La tâche de la mère est importante et sacrée. Celle-ci devrait inculquer à ses enfants dès le berceau des habitudes de renoncement et de maîtrise de soi. Si elle occupe son temps aux folies de ce siècle de dégénérescence, si elle perd des heures précieuses à s’occuper de sa toilette et à recevoir ses amies, alors elle ne pourra donner à ses enfants l’éducation dont ils ont un urgent besoin afin d’acquérir de bons caractères. Une mère chrétienne ne devrait pas passer tout son temps à la parure extérieure, mais faire l’impossible pour que ses enfants aient une saine constitution et de bonnes mœurs.
Bien des mères déplorent l’intempérance générale et ne voient pas quelle en est la vraie cause. Elles préparent journellement une grande variété de mets et une nourriture fortement épicée qui sollicitent l’appétit et encouragent à trop manger. Les tables du peuple américain sont généralement servies de manière à faire des ivrognes. Pour beaucoup de personnes, la satisfaction de l’appétit est la seule qui compte. Celui qui se permet de manger trop souvent, et une nourriture de mauvaise qualité, affaiblit sa résistance aux exigences de l’appétit et de la passion sur d’autres objets, dans la proportion où il s’est laissé aller à de mauvaise habitudes alimentaires.
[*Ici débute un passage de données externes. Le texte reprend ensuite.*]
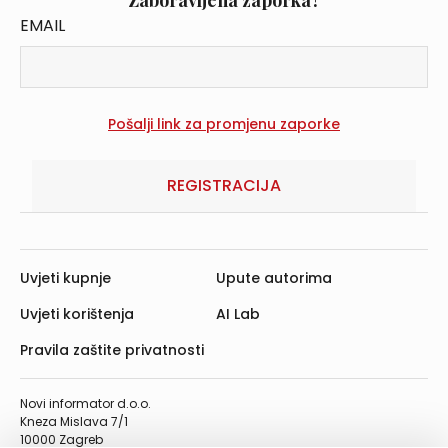
Zaboravljena zaporka?
EMAIL
REGISTRACIJA
Uvjeti kupnje
Upute autorima
Uvjeti korištenja
AI Lab
Pravila zaštite privatnosti
Novi informator d.o.o.
Kneza Mislava 7/1
10000 Zagreb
Les mères devraient ressentir leur obligation, en face de Dieu et du monde, de donner à la société des enfants dont elles auront formé sainement le caractère. Des hommes et des femmes qui se lancent dans la vie avec des principes solides pourront se préserver de la souillure au milieu même des vices d’un siècle corrompu.—1875, Testimonies for the Church 3:562, 563.
Puisque la santé de l’esprit dépend de la bonne condition des forces vitales, combien on devrait être attentif à n’employer ni stimulants, ni narcotiques!
Le tabac est un poison lent et insidieux et ses effets sont plus difficiles à dissiper que ceux de l’alcool. Quelle force celui qui y est adonné ne doit-il pas mettre en jeu pour arrêter les progrès de son intempérance! Il faut une révolution dans notre monde à ce sujet afin que la hache soit mise à la racine de l’arbre. Soyons plus précis: le thé et le café font naître le besoin de stimulants plus forts, comme le tabac et l’alcool. Allons plus loin encore: que sert-on journellement sur la table des chrétiens? Y pratique-t-on la tempérance en toutes choses? Les réformes essentielles à la santé et au bonheur ont-elles été entreprises?
Tout vrai chrétien aura le contrôle de son appétit et de ses passions. S’il n’est pas libéré de cet esclavage, il ne peut être un fidèle serviteur du Christ. La soumission à ses désirs rendra la vérité sans effet sur le cœur. Il est impossible à l’esprit et à la puissance de la vérité de sanctifier un homme, âme, corps et esprit, quand cet homme est dominé par son appétit et ses passions.—1875, Testimonies for the Church 3:569, 570.
Il faut garder le contrôle de ses sens, si l’on ne veut pas que Satan ait la victoire, car ils sont les avenues qui conduisent à notre âme.—1875, Testimonies for the Church 3:507.
Nous prétendons être un peuple de réformateurs, de porte-flambeaux, de fidèles sentinelles de Dieu, qui surveillent toutes les avenues par lesquelles Satan pourrait se glisser avec ses tentations pour pervertir l’appétit. Il faut que notre exemple et notre influence pèsent dans la balance du côté de la réforme. Nous devons nous abstenir de toute pratique qui émousse la conscience et favorise la tentation. N’ouvrons aucune porte qui donne à Satan accès à l’esprit d’un homme formé à l’image de Dieu. Si tous étaient vigilants et fidèles, on n’encouragerait pas l’usage du vin et du cidre, ce que l’on fait en réalité en se permettant de consommer modérément ces boissons qu’on dit inoffensives. La route qui conduit à l’ivrognerie serait ainsi barrée. Ce qu’il faut dans chaque église, c’est une ferme décision de ne pas toucher, de ne pas goûter ces choses. Alors, la réforme sur le plan de la tempérance se fera solidement et d’une manière permanente.—1875, Testimonies for the Church 5:380.